Like the Flint Journal, employees can subscribe for half price and the manager reminded his employees that there was no such thing as a free paper.
It did remind me of the Oakland Press newsroom (which, like the Journal, let us take as many free papers as we needed) back in the 1980s. As a convenience to reporters and to keep the newsroom a little neater, the first run papers were dropped off in a newspaper box that had been rigged to stay open.
It looked like a regular street sale box, but all you had to do was pull on the door and it would open.
A new business reporter was hired in 1985 and in the middle morning, after deadline, the newsroom could be a pretty quiet place. Many of us were rapidly reading the pages of the first edition trying to catch any glaring errors that could be fixed on the fly for the later editions.
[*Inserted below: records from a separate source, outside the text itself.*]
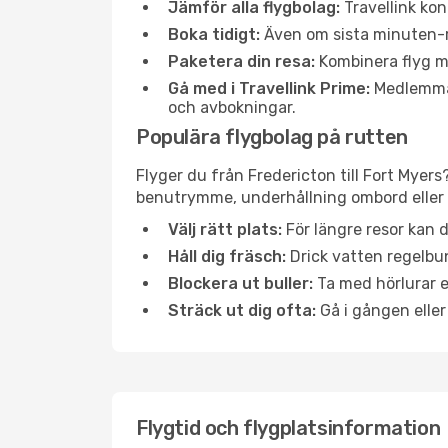
Jämför alla flygbolag:
Travellink kon
Boka tidigt:
Även om sista minuten-res
Paketera din resa:
Kombinera flyg me
Gå med i Travellink Prime:
Medlemmar 
och avbokningar.
Populära flygbolag på rutten
Flyger du från Fredericton till Fort Myers
benutrymme, underhållning ombord eller b
Välj rätt plats:
För längre resor kan d
Håll dig fräsch:
Drick vatten regelbun
Blockera ut buller:
Ta med hörlurar el
Sträck ut dig ofta:
Gå i gången eller
Flygtid och flygplatsinformation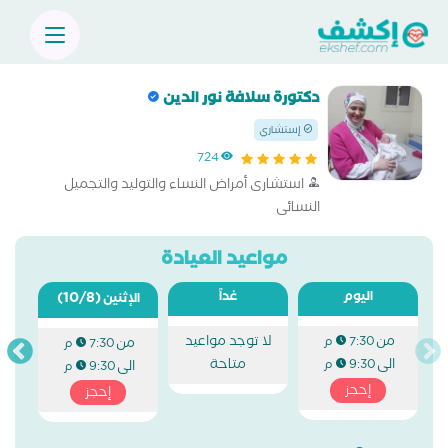
دكتورة سلافة نور الدين
إستشاري
724
استشارى أمراض النساء والتوليد والتجميل
النسائى
مواعيد العيادة
اليوم
غداً
(10/8)
الإثنين
من
لا توجد مواعيد
7:30 م
من
7:30 م
الى
متاحة
9:30 م
الى
9:30 م
إحجز
إحجز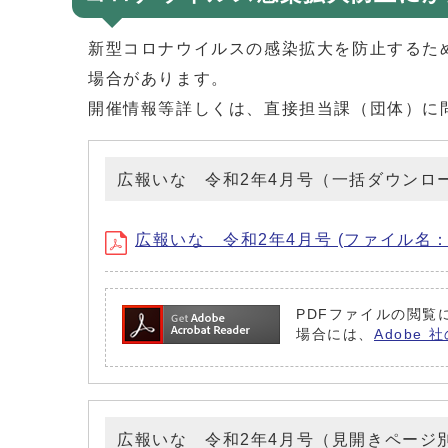
新型コロナウイルスの感染拡大を防止するた
場合があります。
開催情報等詳しくは、直接担当課（団体）に
広報いな 令和2年4月号（一括ダウンロ
広報いな 令和2年4月号 (ファイル名：No7
PDFファイルの閲覧に
場合には、
Adobe
広報いな 令和2年4月号（見開きページ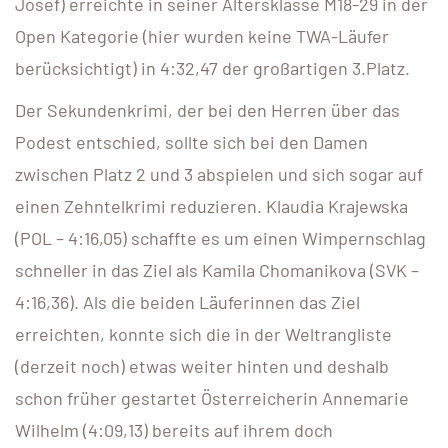
Josef) erreichte in seiner Altersklasse M18-29 in der
Open Kategorie (hier wurden keine TWA-Läufer
berücksichtigt) in 4:32,47 der großartigen 3.Platz.
Der Sekundenkrimi, der bei den Herren über das
Podest entschied, sollte sich bei den Damen
zwischen Platz 2 und 3 abspielen und sich sogar auf
einen Zehntelkrimi reduzieren. Klaudia Krajewska
(POL – 4:16,05) schaffte es um einen Wimpernschlag
schneller in das Ziel als Kamila Chomanikova (SVK –
4:16,36). Als die beiden Läuferinnen das Ziel
erreichten, konnte sich die in der Weltrangliste
(derzeit noch) etwas weiter hinten und deshalb
schon früher gestartet Österreicherin Annemarie
Wilhelm (4:09,13) bereits auf ihrem doch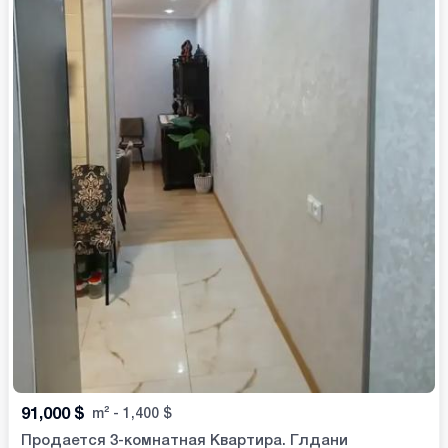
91,000
$
m²
-
1,400
$
Продается 3-комнатная Квартира. Глдани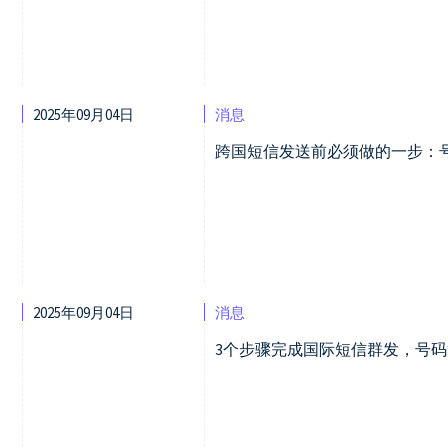
2025年09月04日
消息
跨国短信发送前必须做的一步：
2025年09月04日
消息
3个步骤完成国际短信群发，号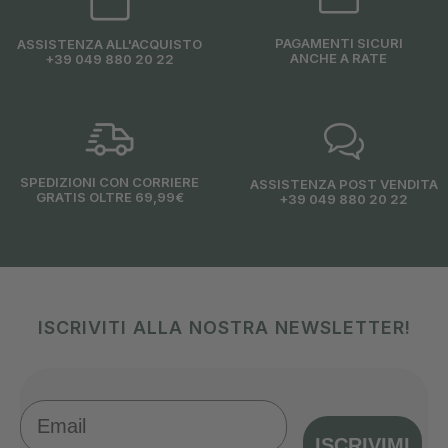
PAGAMENTI SICURI
ASSISTENZA ALL'ACQUISTO
ANCHE A RATE
+39 049 880 20 22
SPEDIZIONI CON CORRIERE
ASSISTENZA POST VENDITA
GRATIS OLTRE 69,99€
+39 049 880 20 22
ISCRIVITI ALLA NOSTRA NEWSLETTER!
Email
ISCRIVIMI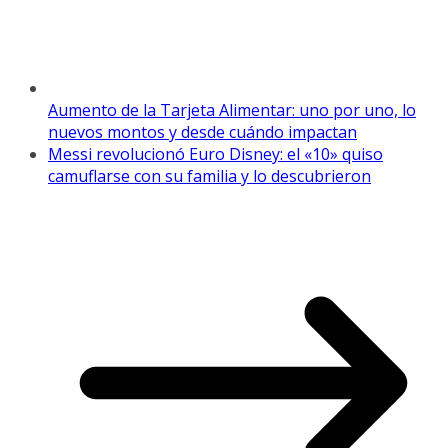
Aumento de la Tarjeta Alimentar: uno por uno, lo
nuevos montos y desde cuándo impactan
Messi revolucionó Euro Disney: el «10» quiso
camuflarse con su familia y lo descubrieron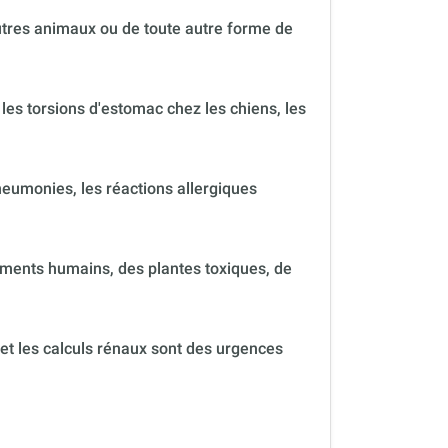
autres animaux ou de toute autre forme de
 les torsions d'estomac chez les chiens, les
neumonies, les réactions allergiques
ments humains, des plantes toxiques, de
 et les calculs rénaux sont des urgences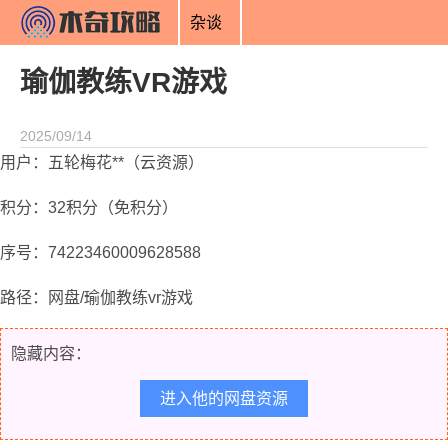
杂谈
瑜伽教练VR游戏
2025/09/14
用户：五轮梅花**（云资源）
积分：32积分（免积分）
序号：74223460009628588
路径：网盘/瑜伽教练vr游戏
隐藏内容：
进入他的网盘资源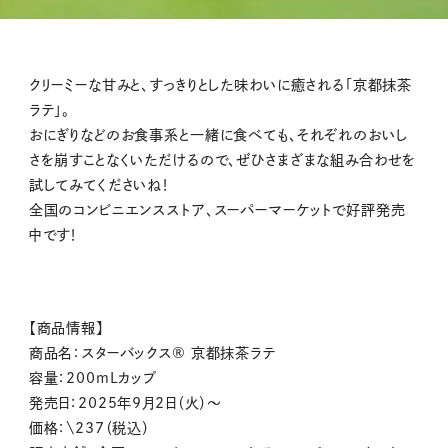
クリーミーな甘みと、すっきりとした味わいに癒される「京都抹茶
ラテ」。
おにぎりなどのお食事系と一緒に食べても、それぞれのおいし
さを崩すことなくいただけるので、ぜひさまざまな組み合わせを
試してみてくださいね！
全国のコンビニエンスストア、スーパーマーケットで好評発売
中です！
【商品情報】
商品名：スターバックス® 京都抹茶ラテ
容量：200mLカップ
発売日：2025年9月2日（火）～
価格：\237（税込）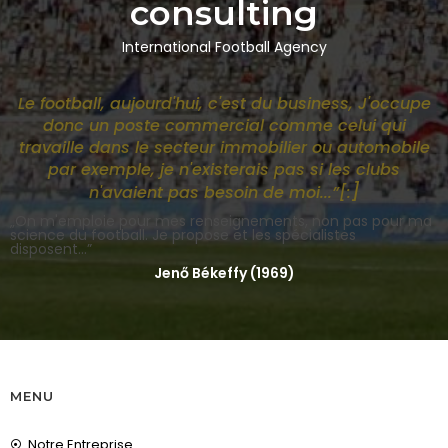
consulting
International Football Agency
Le football, aujourd'hui, c'est du business, J'occupe
donc un poste commercial comme celui qui
travaille dans le secteur immobilier ou automobile
par exemple, je n'existerais pas si les clubs
]
n'avaient pas besoin de moi...”[:
„On m'emploie pour mes renseignements, non pas pour ma
science du football. Je propose et les spécialistes
disposent...”
Jenő Békeffy (1969)
MENU
Notre Entreprise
Others had escaped to begin working on stories for the next day, or perhaps just gone to pick up their dry cleaning or do their shopping, could have been just about anything that cleared out a newsroom.
So I was sitting at my desk, which was only a short distance from the paper box, when I was startled to hear two coins (I think the paper was 35 cents at the time, could have been 50 cents, I just don't remember) drop into the empty metal coin box on the paper machine.
I looked up to see the new business reporter pulling open the door and taking out a paper.
With a twinge of a sarcastic tone, I said the the new reporter: "Unless you really screw up, they don't make you pay for those."
Maybe you had to be there.
7 comments:
I remember hearing about Roger going around the building and brow beating anyone that wasn't subscribed to the paper. He was right... If you all would have have subscribed back then we would still be a seven day paper.
GRIN
I WAS there. A classic moment right up there with the 1986 earthquake and God only knows what else I've forgotten as part of my brain's defense mechanism.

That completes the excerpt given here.